Dominant Negative Suppression of Kv1.1-encoded Currents by Ile-177 and Ser-180 Mutants-- To address the question of whether the mutations affected the ability of these subunits to co-assemble with the Kv1.1 polypeptide, we carried out cRNA co-injection experiments. In these experiments, the wild type and mutant subunits were expected to co-assemble into both homo- and heterotetrameric complexes, since they all have an intact T1 domain. The probability of each type of homo- and heterotetrameric complexes that would form is given by a binomial distribution (see "Materials and Methods"). The total current observed would be the sum of the currents carried by each of the conducting complexes. An accurate prediction by this equation rests upon several critical parameters. 1) The amplitudes of the expressed currents must be linear as a function of the amount of cRNA injected and the protein it yielded. 2) Both the wild type and the mutant subunits must be able to co-assemble with an equal probability. 3) Co-assembly with one or more mutant subunits may or may not completely suppress the assembled channel's conductance, but should not alter it.

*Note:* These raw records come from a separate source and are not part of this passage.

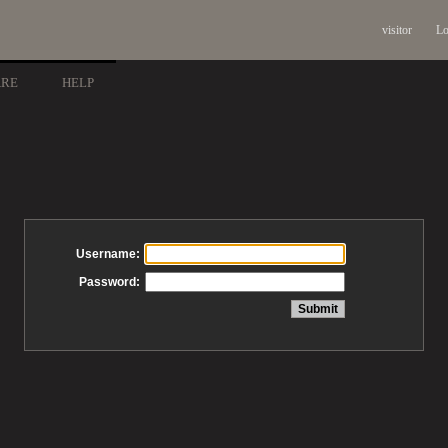
visitor
Lo
ARE
HELP
Username:
Password:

In order to ensure the validity of the first consideration, we first measured the amplitude of outward potassium currents expressed in oocytes injected with increasing amounts of FL-Kv1.1 cRNA, using the same pulse protocol as above (Fig. 2D). As clearly shown in Fig. 2, E and F, the linearity of the current amplitudes was maintained fairly well at different voltages with the amounts of cRNA tested. Based on these results, we chose to use 0.69 ng of FL-Kv1.1 cRNA (expressing 10 to 30 µA current at 0 mV) in all our co-injection experiments. Co-injection of FL-Kv1.1 with mutant cRNAs at a 1:1 ratio resulted in a significant suppression of Kv1.1-encoded currents (Fig. 3, A and C-H, p < 0.01). The extent of current suppression was greatly enhanced at a 1:3 ratio of wild type to mutant cRNA (Fig. 3, C-H), except for the FL-Kv1.1I177P mutation, which had no noticeable effect on the amplitude of FL-Kv1.1 encoded currents (Fig. 3G). By contrast, we did not observe any suppression of these currents by co-injection of a 3-fold excess of control cRNA (pTRI-Xef1) (Fig. 3B). Co-injection of the S1 mutant cRNAs did not alter the slope conductance, voltage-dependence or kinetics of activation of the Kv1.1-encoded currents (data not shown). Thus, suppression of the Kv1.1-encoded currents was specifically related to the presence of the mutant cRNAs. Using the binomial equation, the percentages of the predicted currents at both 1:1 and 1:3 ratios of co-injections are given if one or more mutant subunits are sufficient to block the formation of functional channels (Table I). The observed values were very close to the predicted values at the 1:3 ratio, assuming that co-assembly with one mutant subunit was sufficient to block the formation of functional channels. At a lower ratio of 1:1, a somewhat weaker suppression than predicted was observed. This phenomenon may have resulted from the lesser amounts of protein expressed by the mutant cRNAs as compared with the amount expressed by the wild type, thereby shifting the actual ratios of the subunits available for co-assembly. Indeed, we have consistently observed variations in the level of expression of mutant proteins in transfected COS-7 cells (see protein results below). The protein analysis also revealed that the level of the expressed FL-Kv1.1I177P protein was dramatically reduced, thus explaining its inability to suppress the currents in oocytes.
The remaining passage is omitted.